In 2022, Willa Cather, representing Nebraska, will join only a few other women sculptures in National Statuary Hall in the U.S. Capitol in Washington, D.C.
Willa Cather (1873-1947) is an author of complex American stories, written from a perspective and in a style that literature had not been seen previously. When she was nine, Cather and her family traveled west from Virginia to Webster County, Nebraska. The region had been largely settled by the Kitkehahki band of the Pawnee tribe who had farmed and hunted buffalo along the Republican River for centuries—and where the displaced Pawnee Nation still considers to be the center of the universe. Moving to Red Cloud exposed Cather to new ethnic groups and childhood experiences. Through her lifelong learning and many interests, she would come to explore, shape, and write about these and other new worlds throughout her life.
A self-made woman, Cather told stories of homesteaders, the settlement and growth of middle America through the arrival of diverse immigrant groups during the late-nineteenth century, the legacies of slavery and the Civil War, the First World War, community, and the pursuit of artistic success. Decades after her death, her work remains popular, relevant, and loved by readers worldwide.
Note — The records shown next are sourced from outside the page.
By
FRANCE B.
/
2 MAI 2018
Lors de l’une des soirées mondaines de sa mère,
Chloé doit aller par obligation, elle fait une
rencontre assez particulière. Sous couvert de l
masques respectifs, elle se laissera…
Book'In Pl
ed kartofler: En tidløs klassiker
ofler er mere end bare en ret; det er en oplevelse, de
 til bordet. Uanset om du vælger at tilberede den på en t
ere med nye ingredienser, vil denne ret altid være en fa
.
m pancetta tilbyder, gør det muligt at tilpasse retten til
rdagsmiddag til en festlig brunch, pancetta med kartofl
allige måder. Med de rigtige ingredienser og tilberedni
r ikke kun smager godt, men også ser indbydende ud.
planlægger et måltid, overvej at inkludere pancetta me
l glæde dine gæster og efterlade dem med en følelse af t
The following points are illustrative of her importance as an American writer active in the first part of the 20th Century, but whose work and influence resonate into the 21st Century:
- Cather took regional stories—with universal themes—and elevated them to a national and international readership (while also elevating Nebraska in her love for it, and its people).
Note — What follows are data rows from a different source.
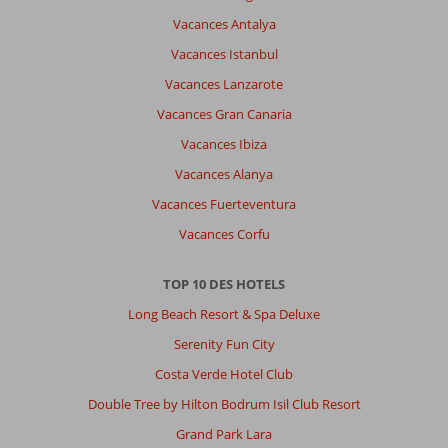
Vacances Antalya
Vacances Istanbul
Vacances Lanzarote
Vacances Gran Canaria
Vacances Ibiza
Vacances Alanya
Vacances Fuerteventura
Vacances Corfu
TOP 10 DES HOTELS
Long Beach Resort & Spa Deluxe
Serenity Fun City
Costa Verde Hotel Club
Double Tree by Hilton Bodrum Isil Club Resort
Grand Park Lara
- Cather’s writing details and explores the complication of precise historical moments.
- Cather’s writing endures, and is still widely read and critiqued. It has been translated into over forty languages.
- Cather, not an especially political writer, evoked the cultural and political times her characters know.
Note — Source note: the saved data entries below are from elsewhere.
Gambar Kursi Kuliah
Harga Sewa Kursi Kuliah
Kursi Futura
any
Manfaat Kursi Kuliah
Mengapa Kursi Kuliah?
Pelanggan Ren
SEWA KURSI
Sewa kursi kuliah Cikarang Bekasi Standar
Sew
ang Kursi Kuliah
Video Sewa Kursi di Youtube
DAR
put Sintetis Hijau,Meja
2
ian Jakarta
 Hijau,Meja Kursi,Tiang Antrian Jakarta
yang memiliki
- Cather’s career began with stunning success in journalism—several years as managing editor of the leading monthly magazine of the day, McClure’s—which she left to write fulltime in 1912.
- Cather was a self-made woman who did not conform to societal norms; she was urbane and urban, ironically given her largely western subjects, for she made New York City her home from 1906-1947 for most of her life.
- Cather was the first American writer to use the Great Plains as a detailed setting for fiction; she taught her readers how to see the prairie-plains. She built worlds.
- Cather’s evocation of the American Southwest, with its mix of diverse cultures—Indigenous, Hispanic, and other Euroamerican—is singular in her work. She did the same with seventeenth-century New France in Shadows on the Rock.
- Cather was above all a creator: of her own career, of her persona, and of literary worlds.
- Cather was an unspoken ally and presence within the LGBTQ+ community of her day.
Since 1955, Cather’s legacy has been shared from Red Cloud through the ongoing efforts of the Willa Cather Foundation and their National Willa Cather Center.